━━━ Provided data
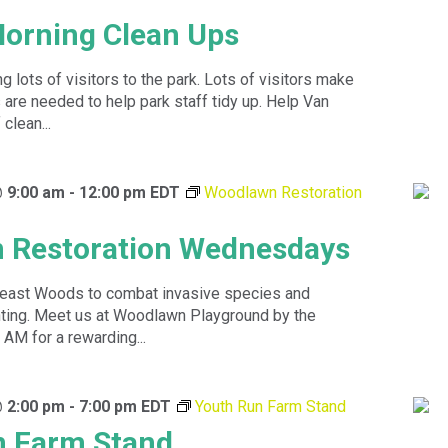
orning Clean Ups
 lots of visitors to the park. Lots of visitors make
are needed to help park staff tidy up. Help Van
clean...
@ 9:00 am
-
12:00 pm
EDT
Woodlawn Restoration
 Restoration Wednesdays
theast Woods to combat invasive species and
anting. Meet us at Woodlawn Playground by the
 AM for a rewarding...
@ 2:00 pm
-
7:00 pm
EDT
Youth Run Farm Stand
n Farm Stand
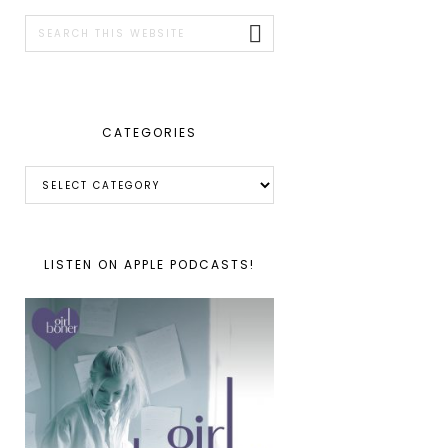
SIDEBAR
Search
this
website
CATEGORIES
Categories
LISTEN ON APPLE PODCASTS!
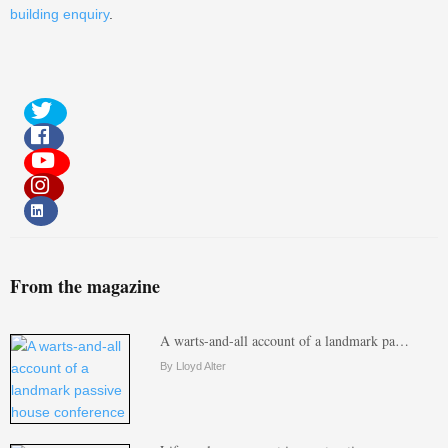
building enquiry
.
From the magazine
A warts-and-all account of a landmark pa…
By Lloyd Alter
━━━━━━
Count the lines of the material holding "park". Report the number alone.

### Answer
2